Segment Start: MATERIAL FOR THIS TASK

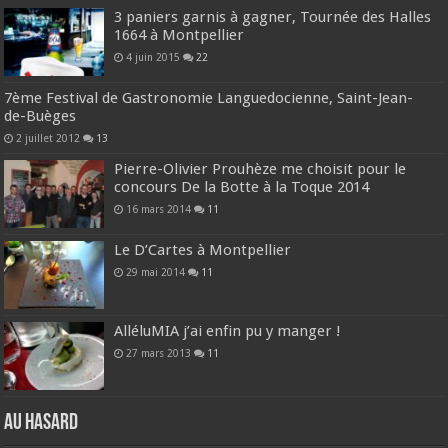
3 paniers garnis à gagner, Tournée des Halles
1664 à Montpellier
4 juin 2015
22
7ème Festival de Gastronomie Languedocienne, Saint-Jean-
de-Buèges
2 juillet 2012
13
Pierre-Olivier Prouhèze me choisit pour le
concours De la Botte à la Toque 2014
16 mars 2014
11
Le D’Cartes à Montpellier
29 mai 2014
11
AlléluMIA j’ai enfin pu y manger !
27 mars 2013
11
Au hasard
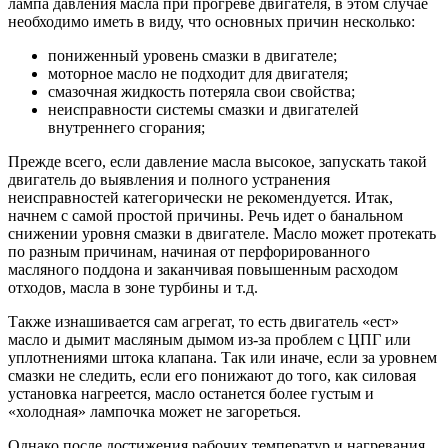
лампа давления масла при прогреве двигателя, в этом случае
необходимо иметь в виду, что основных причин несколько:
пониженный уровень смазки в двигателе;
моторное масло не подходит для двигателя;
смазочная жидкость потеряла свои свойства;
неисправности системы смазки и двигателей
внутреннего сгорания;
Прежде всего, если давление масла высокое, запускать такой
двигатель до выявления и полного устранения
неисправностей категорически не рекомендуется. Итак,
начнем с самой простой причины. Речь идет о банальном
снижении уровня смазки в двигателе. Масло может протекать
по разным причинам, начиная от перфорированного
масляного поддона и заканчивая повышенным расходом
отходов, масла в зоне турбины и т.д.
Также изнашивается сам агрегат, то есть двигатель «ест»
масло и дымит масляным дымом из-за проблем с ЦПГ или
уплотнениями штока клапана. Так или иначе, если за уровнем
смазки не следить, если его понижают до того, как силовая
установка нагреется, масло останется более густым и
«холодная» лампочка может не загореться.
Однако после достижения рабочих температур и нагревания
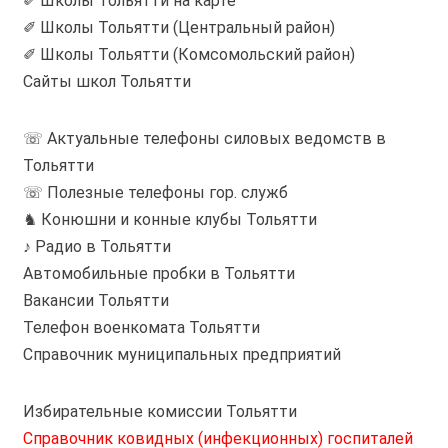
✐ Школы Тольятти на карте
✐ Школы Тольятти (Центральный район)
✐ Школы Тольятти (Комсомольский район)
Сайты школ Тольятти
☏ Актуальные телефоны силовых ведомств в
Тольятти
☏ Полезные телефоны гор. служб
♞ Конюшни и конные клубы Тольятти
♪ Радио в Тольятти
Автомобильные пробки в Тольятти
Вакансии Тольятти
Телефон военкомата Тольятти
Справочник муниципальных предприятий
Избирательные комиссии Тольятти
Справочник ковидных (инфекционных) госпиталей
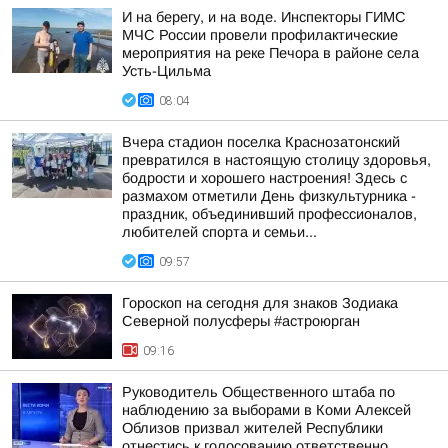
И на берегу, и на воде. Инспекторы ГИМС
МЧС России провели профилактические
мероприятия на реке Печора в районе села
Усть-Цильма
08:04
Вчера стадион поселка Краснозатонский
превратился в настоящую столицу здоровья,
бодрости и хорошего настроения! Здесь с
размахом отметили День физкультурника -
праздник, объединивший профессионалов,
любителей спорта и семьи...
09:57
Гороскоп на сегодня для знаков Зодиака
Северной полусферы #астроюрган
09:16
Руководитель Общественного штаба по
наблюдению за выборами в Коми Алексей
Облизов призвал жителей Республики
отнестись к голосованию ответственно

Segment End: MATERIAL FOR THIS TASK
Segment Start: MATERIAL FOR THIS TASK

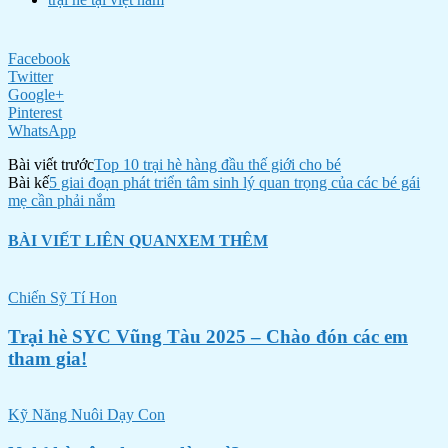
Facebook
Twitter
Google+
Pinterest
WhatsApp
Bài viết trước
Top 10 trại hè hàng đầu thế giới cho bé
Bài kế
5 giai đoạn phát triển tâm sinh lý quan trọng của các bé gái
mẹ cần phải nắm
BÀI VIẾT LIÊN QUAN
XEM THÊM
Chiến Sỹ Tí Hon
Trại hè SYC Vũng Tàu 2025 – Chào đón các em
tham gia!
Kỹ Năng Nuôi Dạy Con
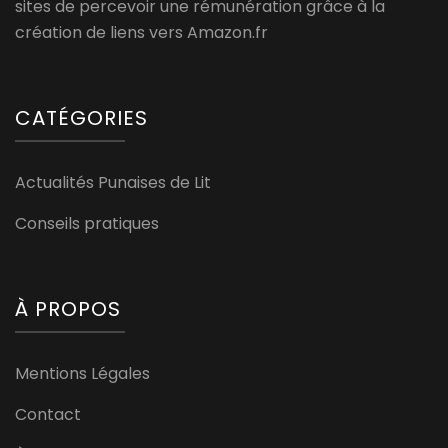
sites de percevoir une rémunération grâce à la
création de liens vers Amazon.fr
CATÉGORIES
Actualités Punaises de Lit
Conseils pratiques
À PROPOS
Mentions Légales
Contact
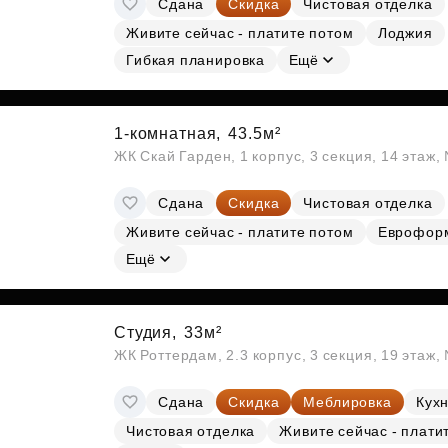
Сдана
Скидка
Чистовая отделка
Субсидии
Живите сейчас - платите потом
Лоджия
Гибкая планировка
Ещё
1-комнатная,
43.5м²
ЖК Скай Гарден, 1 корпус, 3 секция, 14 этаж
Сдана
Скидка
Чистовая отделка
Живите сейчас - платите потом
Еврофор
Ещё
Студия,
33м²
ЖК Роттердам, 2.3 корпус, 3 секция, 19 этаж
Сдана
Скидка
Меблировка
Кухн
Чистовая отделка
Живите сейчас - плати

Segment End: MATERIAL FOR THIS TASK
Segment Start: MATERIAL FOR THIS TASK

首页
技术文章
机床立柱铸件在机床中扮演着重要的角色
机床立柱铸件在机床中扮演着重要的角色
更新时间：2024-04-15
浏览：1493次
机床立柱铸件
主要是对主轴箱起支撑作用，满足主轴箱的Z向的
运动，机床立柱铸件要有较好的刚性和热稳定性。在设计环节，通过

Segment End: MATERIAL FOR THIS TASK

- **DIRECTIONS**:
In the entries above, find the line holding "Вчера стадион поселка Краснозатонский" and the line holding "отнестись к голосованию ответственно", then retype exactly those two lines and every line between them, and nothing else.

- **RESULT FOR THIS EXERCISE**:
Вчера стадион поселка Краснозатонский
превратился в настоящую столицу здоровья,
бодрости и хорошего настроения! Здесь с
размахом отметили День физкультурника -
праздник, объединивший профессионалов,
любителей спорта и семьи...
09:57
Гороскоп на сегодня для знаков Зодиака
Северной полусферы #астроюрган
09:16
Руководитель Общественного штаба по
наблюдению за выборами в Коми Алексей
Облизов призвал жителей Республики
отнестись к голосованию ответственно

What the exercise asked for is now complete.